Reine de ce Montparnasse qui fut ni plus ni moins le centre du monde artistique entre les deux guerres, le célèbre modèle devenue peintre à son tour, puis chanteuse de cabaret, méritait bien que gravite autour de sa personne ce bel hommage aux années folles. L’album, composé de plus de 300 planches et paru dans la collection d’élite "Écritures" chez Casterman, oscille en effet entre l’épopée d’une libertine des plus attachantes et la peinture de moeurs, dédiée à ce quartier parisien où sont apparues toutes les formes de l’art moderne.
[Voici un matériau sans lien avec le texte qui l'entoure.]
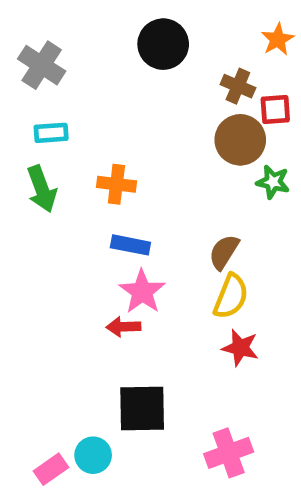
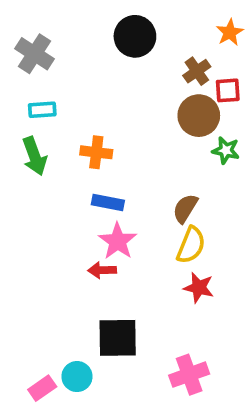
brown cross: (238, 86) -> (197, 71), turned 32

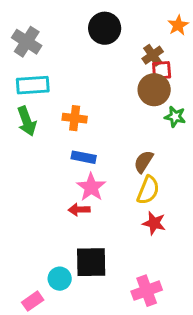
red square: (228, 90) -> (162, 70), moved
cyan rectangle: (42, 110) -> (33, 85), size x1.5
cyan circle: (77, 377) -> (60, 279), moved

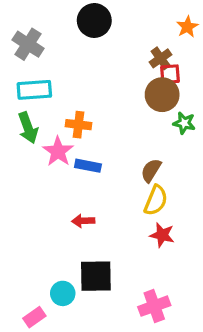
black circle: (105, 28) -> (94, 21), moved
pink star: (91, 187) -> (58, 151), moved

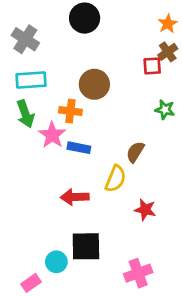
brown cross: (161, 58) -> (168, 52), moved
brown circle: (162, 95) -> (94, 84), moved
yellow semicircle: (156, 200) -> (116, 179), moved
red arrow: (83, 221) -> (75, 197), size x1.4

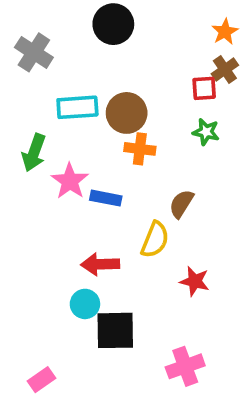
cyan rectangle: (31, 80) -> (77, 107), moved
green star: (165, 110) -> (206, 132), moved
orange cross: (70, 111) -> (140, 149), moved
green arrow: (25, 114) -> (34, 153), turned 40
cyan circle: (56, 262) -> (85, 304), moved

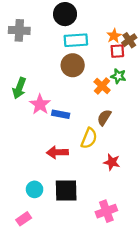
orange star: (225, 32) -> (114, 36), moved
gray cross: (34, 52) -> (19, 30), turned -30
cyan rectangle: (77, 107) -> (76, 40), moved
orange cross: (140, 149) -> (102, 86), moved, turned 35
cyan circle: (85, 304) -> (35, 189), moved

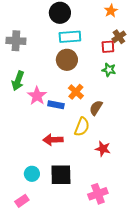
gray cross: (19, 30) -> (16, 41), moved
orange star: (114, 36) -> (111, 11), moved
orange cross: (102, 86) -> (76, 92), moved

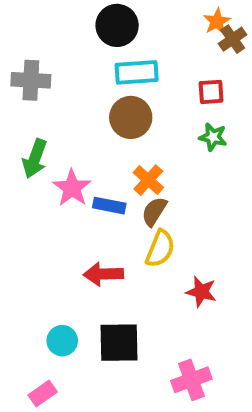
brown cross: (119, 37) -> (233, 39), moved
brown semicircle: (96, 108) -> (154, 211), moved

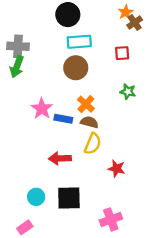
green star: (213, 137) -> (128, 92), moved
green arrow: (35, 159) -> (17, 67), moved
brown semicircle: (154, 211) -> (89, 122), turned 72

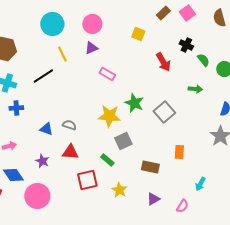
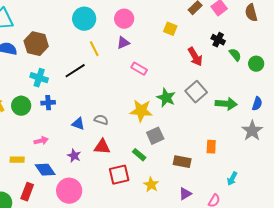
green arrow: (195, 89) -> (226, 104), moved, size x1.5
gray square: (164, 112) -> (196, 92), moved

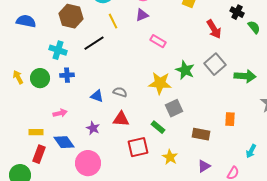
brown hexagon: (36, 44) -> (71, 16), moved
red rectangle: (27, 192) -> (39, 154), moved

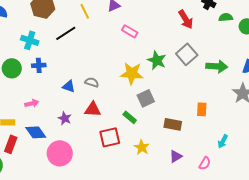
green semicircle: (254, 27) -> (226, 17), turned -56

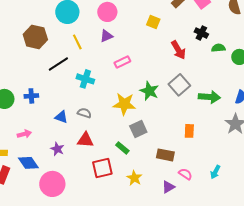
pink rectangle: (130, 31) -> (122, 62), turned -56
cyan cross: (30, 40) -> (85, 79), moved
orange rectangle: (202, 109) -> (189, 131), moved
pink semicircle: (205, 163) -> (185, 174), moved, turned -88

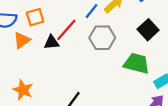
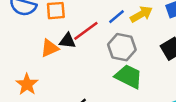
orange triangle: (22, 40) -> (50, 48), moved
green trapezoid: (137, 63) -> (129, 76), moved

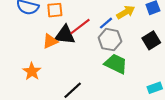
blue line: (117, 17) -> (106, 23), moved
black triangle: (68, 41) -> (65, 35), size x1.5

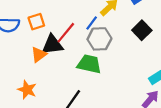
green trapezoid: (116, 64) -> (89, 64), moved

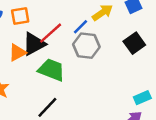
black triangle: (52, 45) -> (34, 44), turned -30
green trapezoid: (89, 64) -> (51, 70), moved

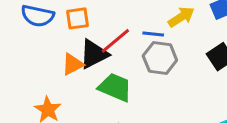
blue line: (80, 27) -> (153, 34), turned 49

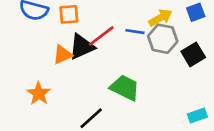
gray hexagon: (160, 58) -> (163, 39), moved
green trapezoid: (115, 87) -> (125, 88), moved

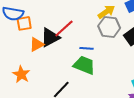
orange square: (69, 14) -> (24, 23), moved
blue line: (135, 32) -> (86, 48), moved

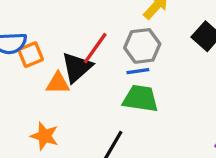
gray hexagon: (109, 27) -> (142, 46), moved
orange triangle: (37, 44) -> (58, 83), turned 42

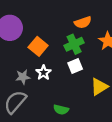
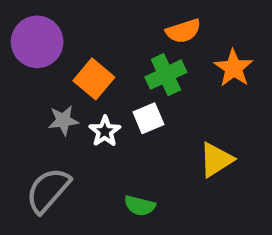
white square: (75, 66) -> (148, 118), moved
gray star: (23, 77) -> (63, 120), moved

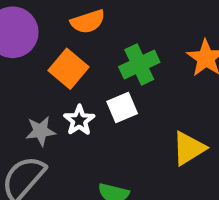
orange semicircle: (183, 31) -> (88, 22), moved
gray star: (63, 120) -> (41, 131), moved

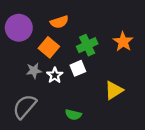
gray star: (41, 131) -> (34, 71), moved

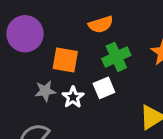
orange semicircle: (59, 22) -> (101, 24), moved
orange square: (49, 47) -> (65, 60), turned -30

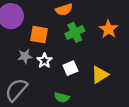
white square: (104, 88) -> (70, 68), moved

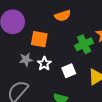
green cross: (75, 32) -> (84, 44), moved

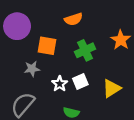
green cross: (84, 44) -> (85, 50), moved
white star: (44, 64) -> (60, 84), moved

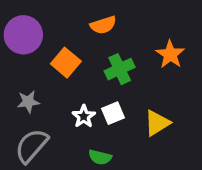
orange square: (47, 46) -> (66, 63), turned 30
gray star: (32, 69) -> (28, 102), moved

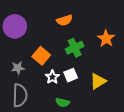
orange square: (66, 63) -> (41, 56), moved
gray semicircle: (31, 146) -> (20, 95), turned 140

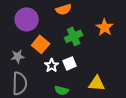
purple circle: (15, 26) -> (27, 19), moved
yellow triangle: (98, 81) -> (97, 83), moved, turned 36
Au scénario, José-Louis Bocquet couvre rien de moins qu’un demi-siècle d’histoire de l’art en une habile succession de dialogues, dévoilant les luttes intestines que se livraient cubistes, dadaïstes et autres surréalistes, vus à travers les yeux de cette fille légère mais jamais dupe des artistes qu’elle côtoyait quotidiennement. Les illustrations de la dessinatrice Catel Muller font preuve de nuances dans l’utilisation du noir et blanc, affichant sous des angles inhabituels certaines oeuvres archiconnues où figure Kiki, rendant alternativement compte du succès et de la déchéance de son héroïne, devenue quasi clocharde avec l’abus de stupéfiants au moment où résonnaient les bottes allemandes dans les rues de Paris.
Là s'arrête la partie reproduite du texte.